Lors des dernières élections au Parlement européen, il y a eu une augmentation de la participation, en particulier chez les jeunes, dans la grande majorité des pays européens, ce qui semble indiquer un plus grand intérêt pour les affaires européennes et l'importance de l'Union dans la vie quotidienne des Citoyens européens.

En outre, avec les nouvelles règles révisées qui sont entrées en vigueur cette année, il y aura moins de refus sur les initiatives soumises et la Commission européenne s'attend à ce que le nombre d'initiatives réussies doublera bientôt, passant de cinq à dix.

L'initiative citoyenne européenne n'est qu'une partie d'un mouvement qui vise à renforcer la participation des citoyens au processus démocratique de l'Union et l'interaction avec leurs représentants élus.

La réflexion à venir sur l'avenir de l'Europe sera sûrement une bonne occasion de débattre de plusieurs aspects liés aux institutions européennes et au fonctionnement démocratique de notre Union.

La Conférence sur l'avenir de l'Europe elle-même doit être un débat ouvert, permettant une large participation des citoyens, sans préjudice de procédures démocratiques appropriées de prise de décision conformément à notre système de représentation démocratique.

Le monde universitaire et une myriade de groupes de réflexion européens, ainsi que les représentants européens eux-mêmes, débattent depuis longtemps des besoins d'amélioration des procédures démocratiques au sein de l'UE.

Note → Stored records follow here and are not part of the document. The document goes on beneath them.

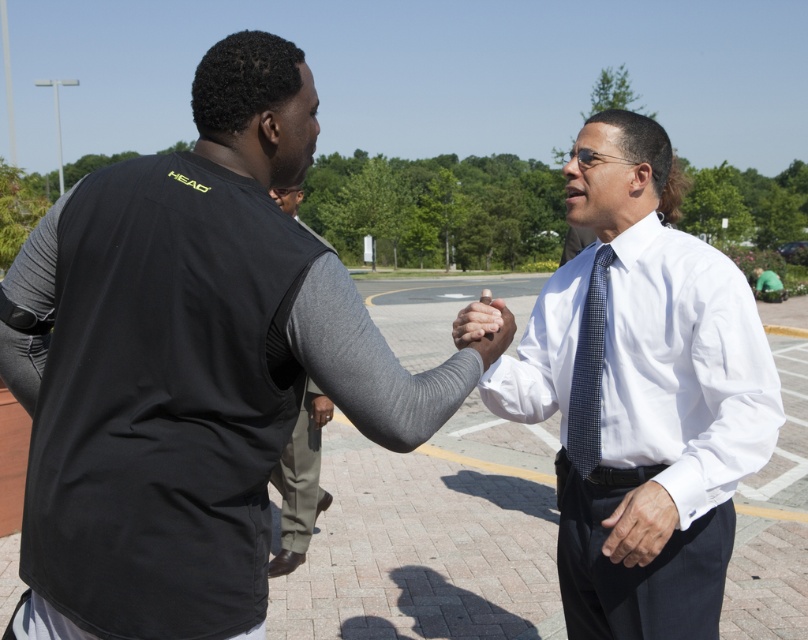 You are a photographer capturing the scene of two people shaking hands. You need to ensure that the white shirt at center and the gray fabric sleeve at center are both clearly visible in the photo. Based on their positions, which one should you focus on to ensure both are in focus?

The white shirt at center is in front of the gray fabric sleeve at center. To ensure both are in focus, focus on the white shirt at center since it is closer to the camera.

From the picture: You are a photographer standing at the point marked as point (642, 429). You want to capture a photo of both individuals in the handshake scene. Based on their current distance, will you need to zoom in or out to ensure both are fully visible in the frame?

The individuals are 1.86 meters apart. To ensure both are fully visible in the frame, you would need to zoom out slightly to accommodate their distance from each other. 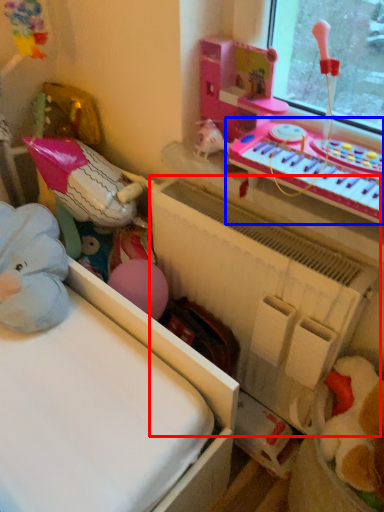 Question: Which point is closer to the camera, radiator (highlighted by a red box) or musical keyboard (highlighted by a blue box)?

Choices:
 (A) radiator
 (B) musical keyboard

Answer: (B) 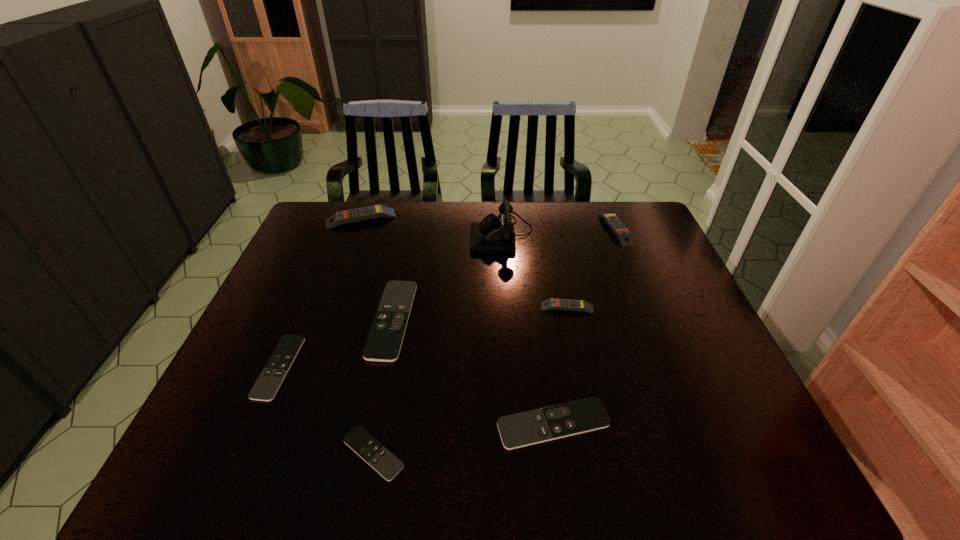 Identify the location of free point between the fourth shortest remote control and the nearest yellow remote control. (480, 314).

Locate an element on the screen. This screenshot has width=960, height=540. free space between the telephone and the shortest object is located at coordinates (438, 343).

Locate an element on the screen. This screenshot has height=540, width=960. free space that is in between the telephone and the tallest remote control is located at coordinates (431, 226).

Where is `free space between the biggest black remote control and the rightmost black remote control`? This screenshot has width=960, height=540. free space between the biggest black remote control and the rightmost black remote control is located at coordinates (473, 372).

Image resolution: width=960 pixels, height=540 pixels. I want to click on vacant space that is in between the shortest object and the seventh shortest object, so click(x=367, y=336).

Identify the location of the third closest object to the biggest black remote control. (493, 235).

The height and width of the screenshot is (540, 960). I want to click on object identified as the closest to the rightmost yellow remote control, so click(x=493, y=235).

Choose which remote control is the third nearest neighbor to the second biggest black remote control. Please provide its 2D coordinates. Your answer should be formatted as a tuple, i.e. [(x, y)], where the tuple contains the x and y coordinates of a point satisfying the conditions above.

[(553, 303)]

The image size is (960, 540). Identify the location of the fifth closest remote control to the sixth tallest remote control. (553, 303).

Locate which yellow remote control is the second closest to the smallest yellow remote control. Please provide its 2D coordinates. Your answer should be formatted as a tuple, i.e. [(x, y)], where the tuple contains the x and y coordinates of a point satisfying the conditions above.

[(376, 211)] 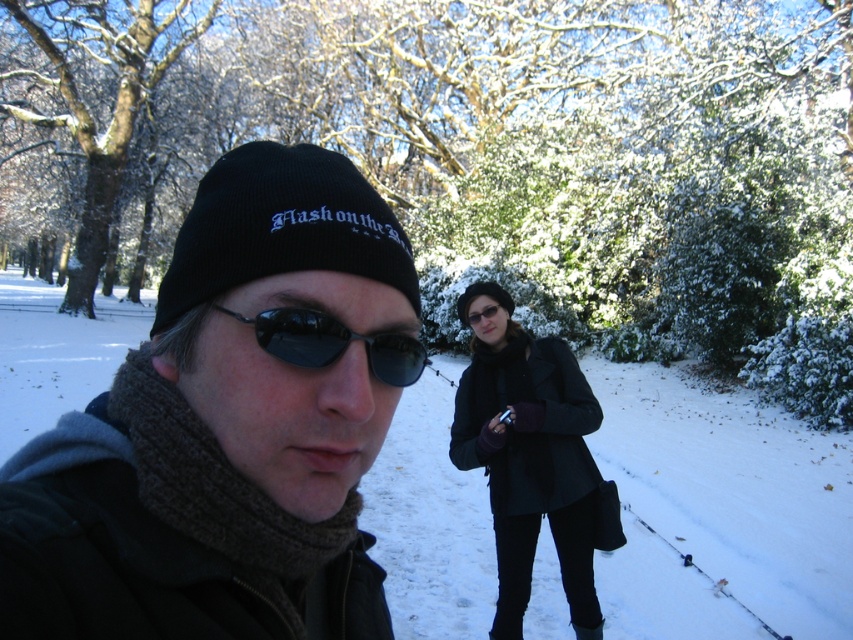 Image resolution: width=853 pixels, height=640 pixels. Identify the location of black matte coat at center. (527, 454).

Is point (486, 344) closer to camera compared to point (289, 339)?

That is False.

What do you see at coordinates (527, 454) in the screenshot? The height and width of the screenshot is (640, 853). I see `black matte coat at center` at bounding box center [527, 454].

This screenshot has width=853, height=640. In order to click on black matte coat at center in this screenshot , I will do (x=527, y=454).

Does black knit cap at center have a larger size compared to black reflective sunglasses at center?

Yes.

Is black knit cap at center positioned at the back of black reflective sunglasses at center?

No, it is in front of black reflective sunglasses at center.

Does point (48, 461) lie in front of point (398, 339)?

No, it is behind (398, 339).

The height and width of the screenshot is (640, 853). Identify the location of black knit cap at center. (229, 426).

You are a GUI agent. You are given a task and a screenshot of the screen. Output one action in this format:
    pyautogui.click(x=<x>, y=<y>)
    Task: Click on the black knit cap at center
    This screenshot has height=640, width=853.
    Given the screenshot: What is the action you would take?
    pyautogui.click(x=229, y=426)

Is black knit cap at center smaller than black matte coat at center?

Yes, black knit cap at center is smaller than black matte coat at center.

Is point (364, 628) farther from viewer compared to point (498, 502)?

No, it is not.

Where is `black knit cap at center`? The height and width of the screenshot is (640, 853). black knit cap at center is located at coordinates (229, 426). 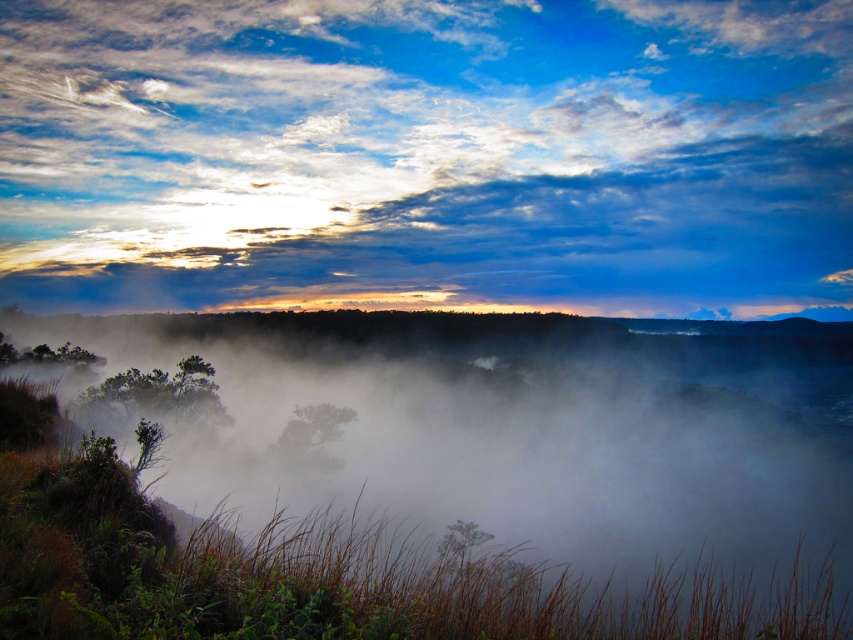 Is cloudy sky at upper center bigger than white misty fog at center?

Yes, cloudy sky at upper center is bigger than white misty fog at center.

Does cloudy sky at upper center appear on the right side of white misty fog at center?

In fact, cloudy sky at upper center is to the left of white misty fog at center.

Where is `cloudy sky at upper center`? This screenshot has height=640, width=853. cloudy sky at upper center is located at coordinates (427, 156). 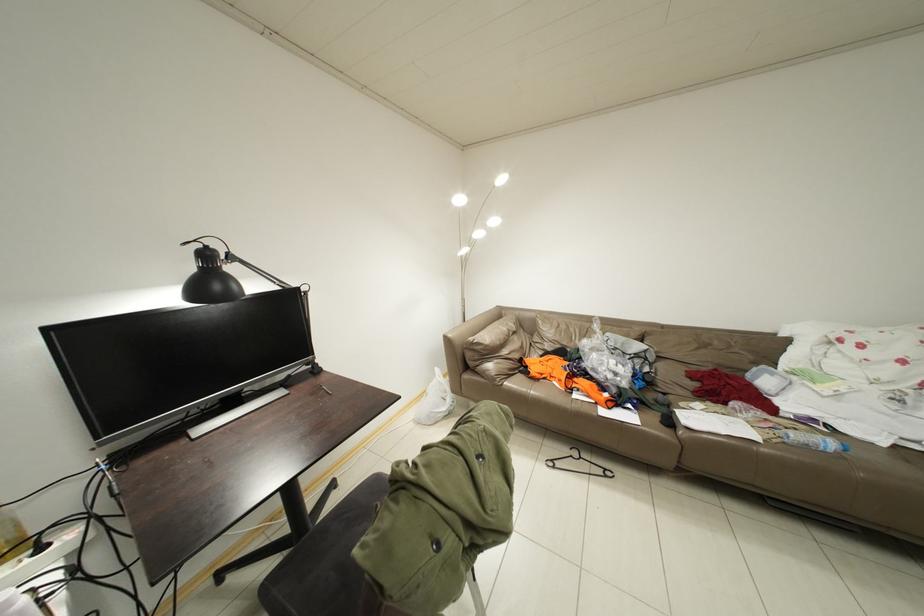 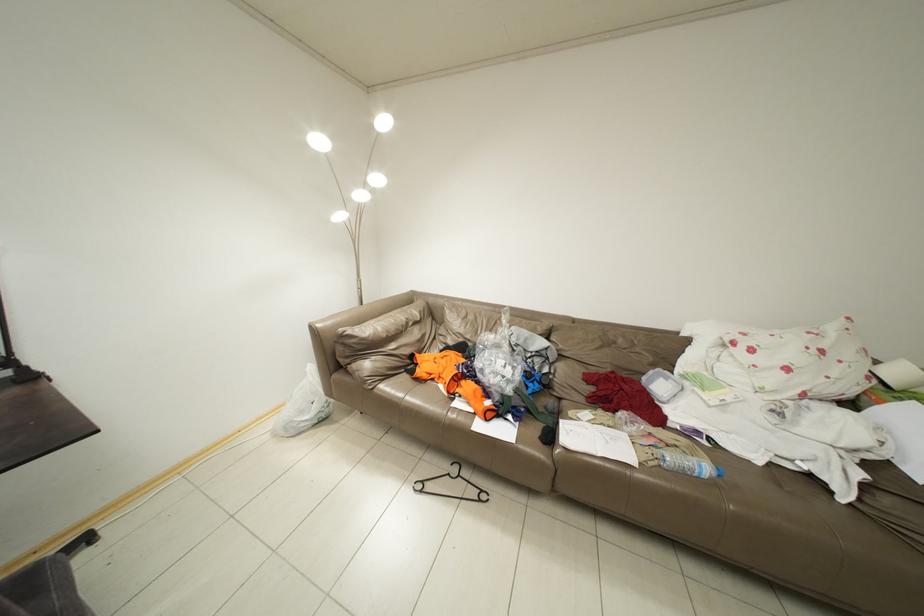 Which direction would the cameraman need to move to produce the second image?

Le rapport Bresso-Brok 2017 sur l'amélioration du fonctionnement de l'Union européenne souligne plusieurs points sur lesquels les institutions de l'UE peuvent s'appuyer sur le potentiel du traité de Lisbonne, démontrant comment il comporte encore un grand nombre de possibilités inexplorées.

La coopération interinstitutionnelle doit être renforcée, le Parlement jouant un rôle central dans l'ensemble du processus.

Comme mentionné dans le rapport Bresso-Brok, les pouvoirs législatifs et les droits de contrôle du Parlement doivent être garantis, consolidés et renforcés, y compris par des accords interinstitutionnels.

Il s'agit d'un aspect très nécessaire pour garantir que la méthode communautaire reste au centre du processus décisionnel de l'UE, y compris en termes de gouvernance économique.

De plus, malgré le fait que la réforme des règles de l'initiative citoyenne européenne soit déjà un pas dans la bonne direction, les mécanismes participatifs pour les citoyens doivent encore être développés, en s'appuyant également sur le potentiel des nouveaux mécanismes de démocratie électronique.

La situation politique et économique actuelle en Europe invite les dirigeants politiques à faire preuve d'audace à une époque où l'incertitude semble se frayer un chemin dans le cœur et l'esprit des Européens.

La Conférence sur l'avenir de l'Europe nous donne la possibilité d'améliorer le fonctionnement de nos institutions et de capitaliser sur l'intérêt croissant des citoyens européens pour la politique de l'UE afin de faciliter l'engagement dans des réformes pro-européennes bien nécessaires.